Problem statement: In the records below, find the line containing "живой массе 69,7 тыс. тонн" and retype it and every line after it exactly, adding nothing.

Collected data:
----------

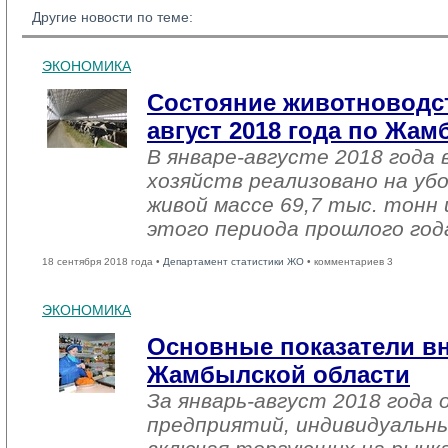
Другие новости по теме:
ЭКОНОМИКА
Состояние животноводст
август 2018 года по Жа
В январе-августе 2018 года 
хозяйств реализовано на уб
живой массе 69,7 тыс. тонн 
этого периода прошлого год
18 сентября 2018 года •
Департамент статистики ЖО
• комментариев 3
ЭКОНОМИКА
Основные показатели в
Жамбылской области
За январь-август 2018 года
предприятий, индивидуальн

----------

Your solution:
живой массе 69,7 тыс. тонн 
этого периода прошлого год
18 сентября 2018 года •
Департамент статистики ЖО
• комментариев 3
ЭКОНОМИКА
Основные показатели в
Жамбылской области
За январь-август 2018 года
предприятий, индивидуальн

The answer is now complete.